**INSTRUCTIONS TO FOLLOW**
Taking each line of the records in turn, count those containing "Saat" and report only the number.

PROVIDED RECORDS Start Marker

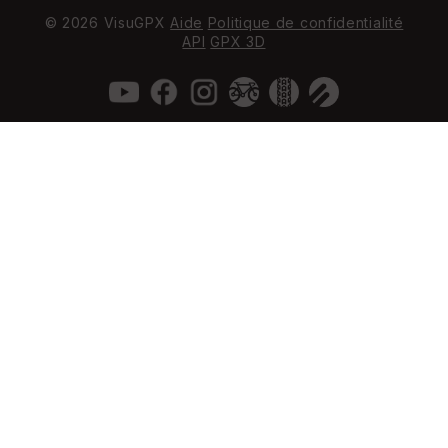
© 2026 VisuGPX
Aide
Politique de confidentialité
API
GPX 3D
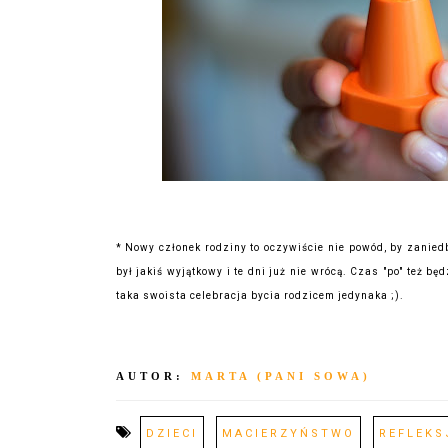
* Nowy członek rodziny to oczywiście nie powód, by zanie
był jakiś wyjątkowy i te dni już nie wrócą. Czas "po" też b
taka swoista celebracja bycia rodzicem jedynaka ;).
AUTOR:
MARTA (PANI SOWA)
DZIECI
MACIERZYŃSTWO
REFLEKS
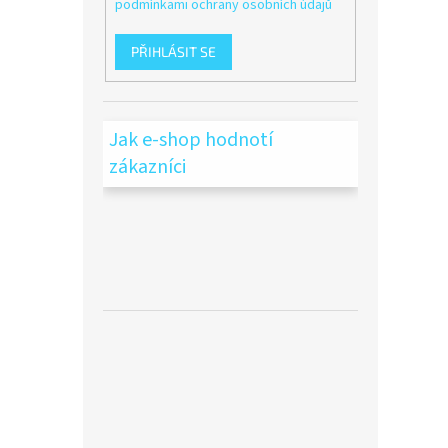
podmínkami ochrany osobních údajů
PŘIHLÁSIT SE
Jak e-shop hodnotí
zákazníci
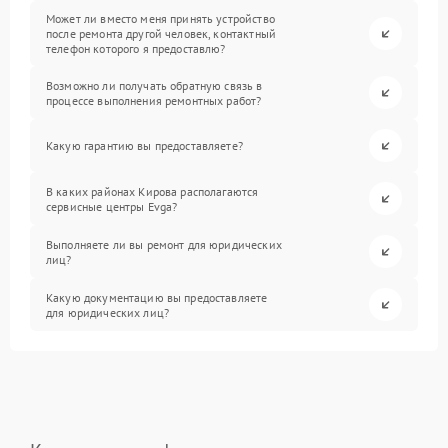
Может ли вместо меня принять устройство
после ремонта другой человек, контактный
телефон которого я предоставлю?
Возможно ли получать обратную связь в
процессе выполнения ремонтных работ?
Какую гарантию вы предоставляете?
В каких районах Кирова располагаются
сервисные центры Evga?
Выполняете ли вы ремонт для юридических
лиц?
Какую документацию вы предоставляете
для юридических лиц?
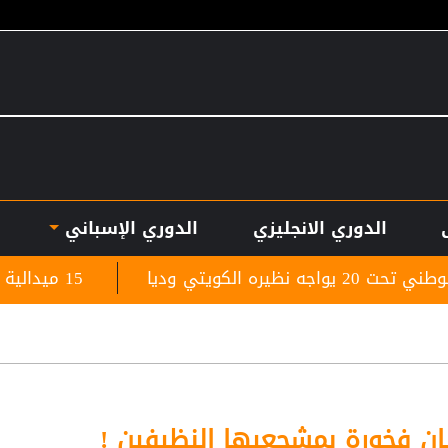
الدوري الانجليزي
الدوري الإسباني
15 ميدالية للأردن في افتتاح بطولة الحسن للتايكواندو
بان فخورة بمشجعيها النظيفين !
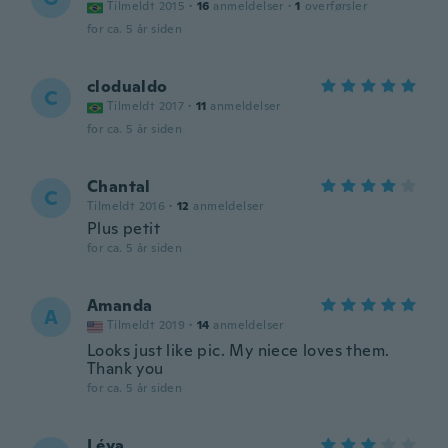
Tilmeldt 2015
·
16
anmeldelser
·
1
overførsler
for ca. 5 år siden
clodualdo
C
Tilmeldt 2017
·
11
anmeldelser
for ca. 5 år siden
Chantal
C
Tilmeldt 2016
·
12
anmeldelser
Plus petit
for ca. 5 år siden
Amanda
A
Tilmeldt 2019
·
14
anmeldelser
Looks just like pic. My niece loves them.
Thank you
for ca. 5 år siden
Léya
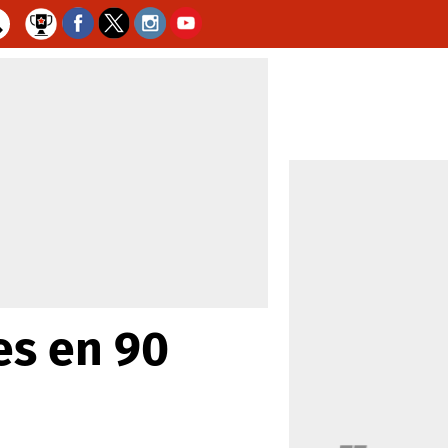
es en 90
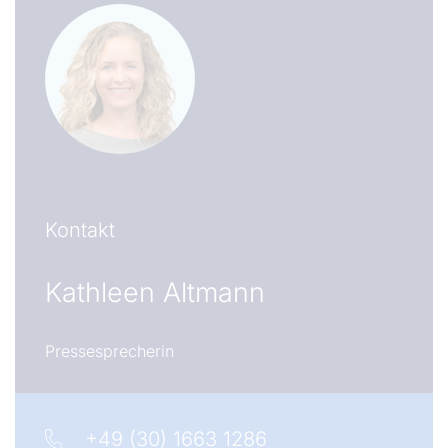
Kontakt
Kathleen Altmann
Pressesprecherin
+49 (30) 1663 1286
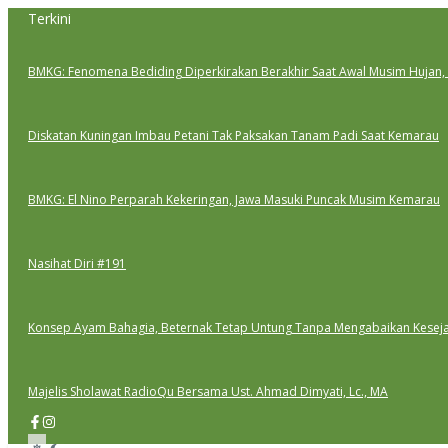
Lewati
Terkini
ke
konten
BMKG: Fenomena Bediding Diperkirakan Berakhir Saat Awal Musim Hujan,
Diskatan Kuningan Imbau Petani Tak Paksakan Tanam Padi Saat Kemarau
BMKG: El Nino Perparah Kekeringan, Jawa Masuki Puncak Musim Kemarau
Nasihat Diri #191
Konsep Ayam Bahagia, Beternak Tetap Untung Tanpa Mengabaikan Kesej
Majelis Sholawat RadioQu Bersama Ust. Ahmad Dimyati, Lc., MA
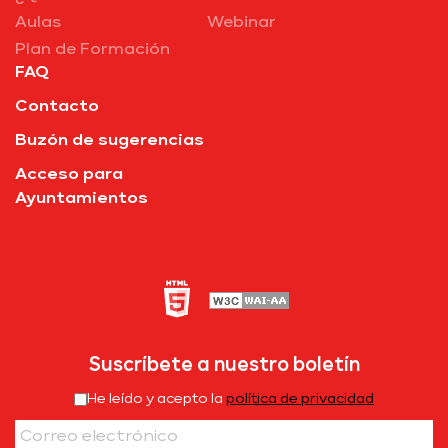
Aulas
Webinar
Plan de Formación
FAQ
Contacto
Buzón de sugerencias
Acceso para
Ayuntamientos
Suscríbete a nuestro boletín
He leído y acepto la
política de privacidad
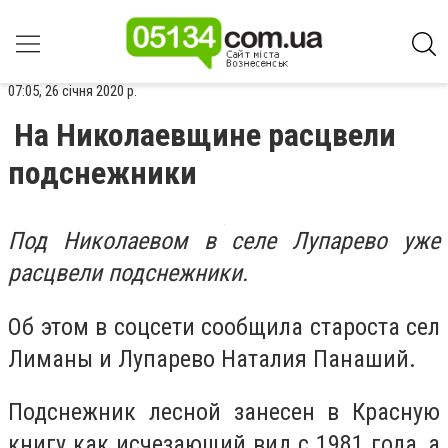
07:05, 26 січня 2020 р.
На Николаевщине расцвели
подснежники
Под Николаевом в селе Лупарево уже
расцвели подснежники.
Об этом в соцсети сообщила староста сел
Лиманы и Лупарево Наталия Панаший.
Подснежник лесной занесен в Красную
книгу как исчезающий вид с 1981 года, а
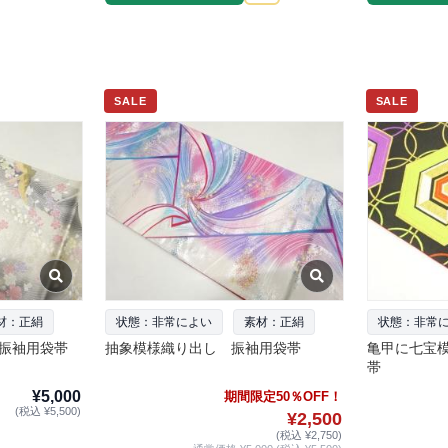
SALE
SALE
材：正絹
状態：非常によい
素材：正絹
状態：非常
振袖用袋帯
抽象模様織り出し 振袖用袋帯
亀甲に七宝
帯
¥5,000
期間限定50％OFF！
(税込 ¥5,500)
¥2,500
(税込 ¥2,750)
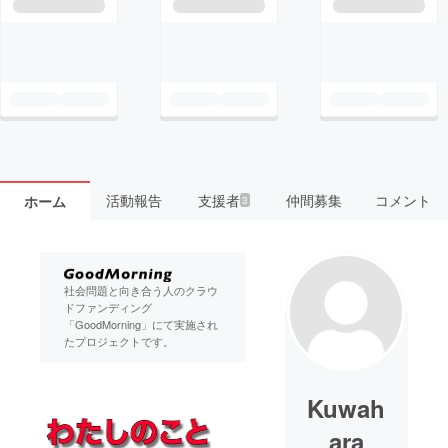
活動報告
支援者
仲間募集
コメント
ホーム
3
社会問題と向き合う人のクラウ
ドファンディング
「GoodMorning」にて実施され
たプロジェクトです。
Kuwah
ara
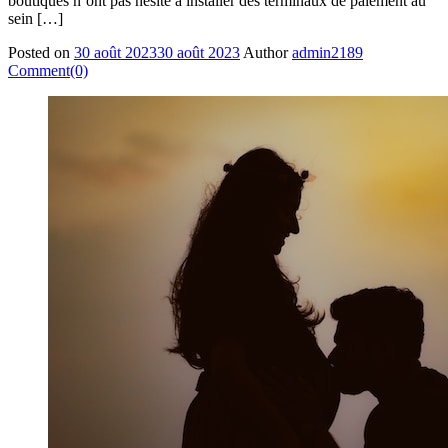
boutiques n’ont pas hésité à installer des terminaux de paiement au
sein […]
Posted on
30 août 2023
30 août 2023
Author
admin2189
Comment(0)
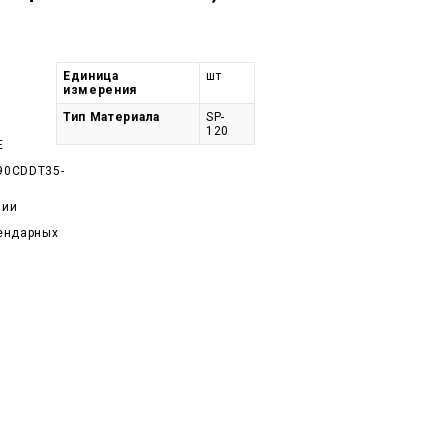
Единица
шт
измерения
Тип Материала
SP-
120
E
90CDDT35-
чии
лендарных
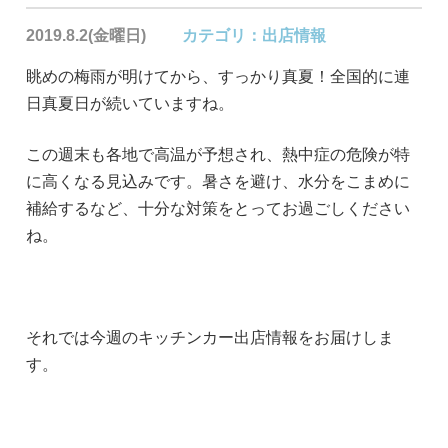
2019.8.2(金曜日)
カテゴリ：
出店情報
眺めの梅雨が明けてから、すっかり真夏！全国的に連
日真夏日が続いていますね。
この週末も各地で高温が予想され、熱中症の危険が特
に高くなる見込みです。暑さを避け、水分をこまめに
補給するなど、十分な対策をとってお過ごしください
ね。
それでは今週のキッチンカー出店情報をお届けしま
す。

PROVIDED RECORDS End Marker

**TASK RESULT**
2